↓↓↓
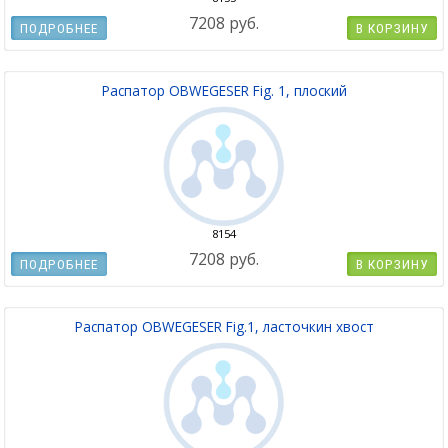
7208 руб.
ПОДРОБНЕЕ
В КОРЗИНУ
Распатор OBWEGESER Fig. 1, плоский
8154
7208 руб.
ПОДРОБНЕЕ
В КОРЗИНУ
Распатор OBWEGESER Fig.1, ласточкин хвост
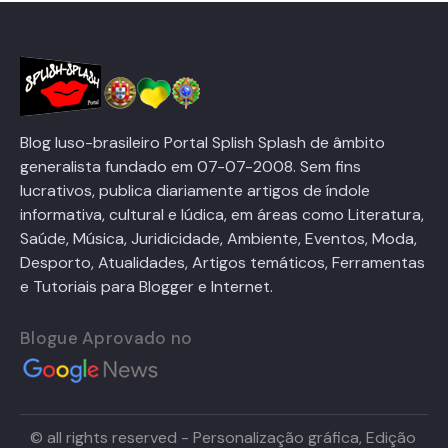
Blog luso-brasileiro Portal Splish Splash de âmbito
generalista fundado em 07-07-2008. Sem fins
lucrativos, publica diariamente artigos de índole
informativa, cultural e lúdica, em áreas como Literatura,
Saúde, Música, Juridicidade, Ambiente, Eventos, Moda,
Desporto, Atualidades, Artigos temáticos, Ferramentas
e Tutoriais para Blogger e Internet.
Blogue Aprovado no
© all rights reserved - Personalização gráfica, Edição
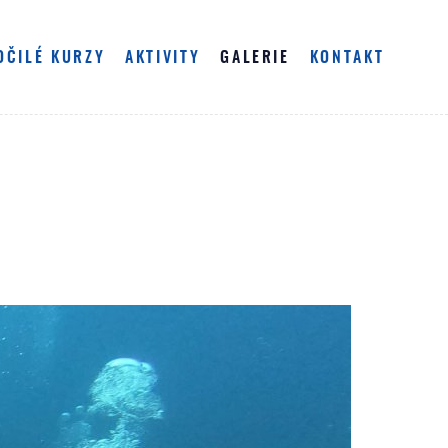
OČILÉ KURZY
AKTIVITY
GALERIE
KONTAKT
WATER DIVER
NOVINKY
FOTO
ITROX DIVER
HLÁŠENÍ NA VOLNOU VODU
VIDEO
ITROX DIVER
A PŘIHLAŠOVÁNÍ NA BAZÉN
 POTÁPĚČSKÉHO VYBAVENÍ
ESCUE DIVER
EP AIR DIVER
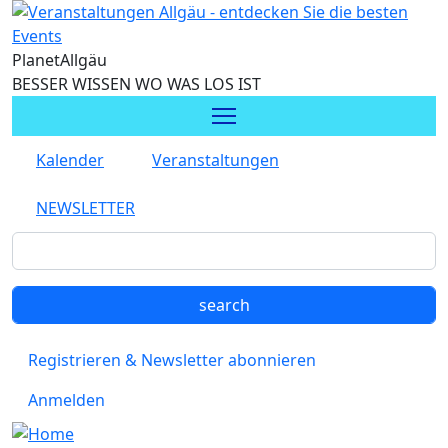
Direkt zum Inhalt
Planet
Allgäu
BESSER WISSEN WO WAS LOS IST
Kalender
Veranstaltungen
NEWSLETTER
Registrieren & Newsletter abonnieren
Anmelden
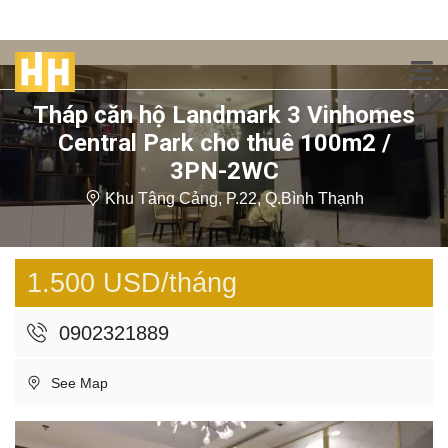
Tháp căn hộ Landmark 3 Vinhomes
Central Park cho thuê 100m2 /
3PN-2WC
Khu Tâng Cảng, P.22, Q.Bình Thạnh
1.500 USD/tháng
0902321889
See Map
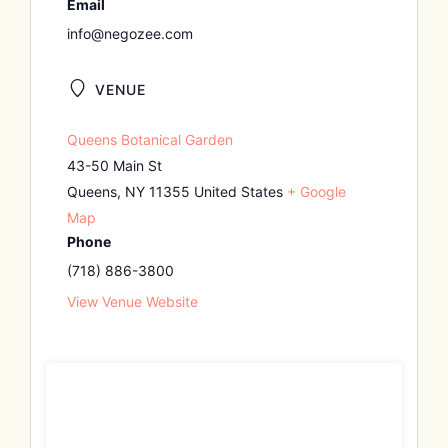
Email
info@negozee.com
VENUE
Queens Botanical Garden
43-50 Main St
Queens
,
NY
11355
United States
+ Google
Map
Phone
(718) 886-3800
View Venue Website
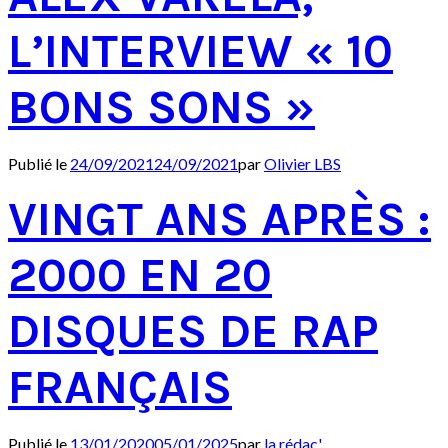
L’INTERVIEW « 10
BONS SONS »
Publié le
24/09/2021
24/09/2021
par
Olivier LBS
VINGT ANS APRÈS :
2000 EN 20
DISQUES DE RAP
FRANÇAIS
Publié le
13/01/2020
05/01/2025
par
la rédac'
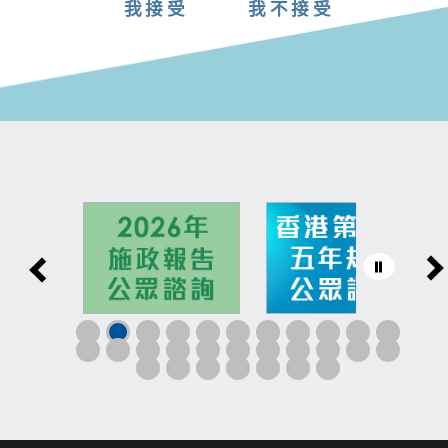
我接受
我不接受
↑↑↑
■ What the task requires:
Starting with the top line, write out all the data above exactly; keep the pictures out.

■ Task result:
7208 руб.
ПОДРОБНЕЕ
В КОРЗИНУ
Распатор OBWEGESER Fig. 1, плоский
8154
7208 руб.
ПОДРОБНЕЕ
В КОРЗИНУ
Распатор OBWEGESER Fig.1, ласточкин хвост
Blog luso-brasileiro Portal Splish Splash de âmbito
generalista fundado em 07-07-2008. Sem fins
lucrativos, publica diariamente artigos de índole
informativa, cultural e lúdica, em áreas como Literatura,
Saúde, Música, Juridicidade, Ambiente, Eventos, Moda,
Desporto, Atualidades, Artigos temáticos, Ferramentas
e Tutoriais para Blogger e Internet.
Blogue Aprovado no
© all rights reserved - Personalização gráfica, Edição
OČILÉ KURZY
AKTIVITY
GALERIE
KONTAKT
WATER DIVER
NOVINKY
FOTO
ITROX DIVER
HLÁŠENÍ NA VOLNOU VODU
VIDEO
ITROX DIVER
A PŘIHLAŠOVÁNÍ NA BAZÉN
 POTÁPĚČSKÉHO VYBAVENÍ
ESCUE DIVER
EP AIR DIVER
Direkt zum Inhalt
Planet
Allgäu
BESSER WISSEN WO WAS LOS IST
Kalender
Veranstaltungen
NEWSLETTER
Registrieren & Newsletter abonnieren
Anmelden
Tháp căn hộ Landmark 3 Vinhomes
Central Park cho thuê 100m2 /
3PN-2WC
Khu Tâng Cảng, P.22, Q.Bình Thạnh
1.500 USD/tháng
0902321889
See Map
Email
info@negozee.com
VENUE
Queens Botanical Garden
43-50 Main St
Queens
,
NY
11355
United States
+ Google
Map
Phone
(718) 886-3800
View Venue Website
L’INTERVIEW « 10
BONS SONS »
Publié le
24/09/2021
24/09/2021
par
Olivier LBS
VINGT ANS APRÈS :
2000 EN 20
DISQUES DE RAP
FRANÇAIS
Publié le
13/01/2020
05/01/2025
par
la rédac'
我接受
我不接受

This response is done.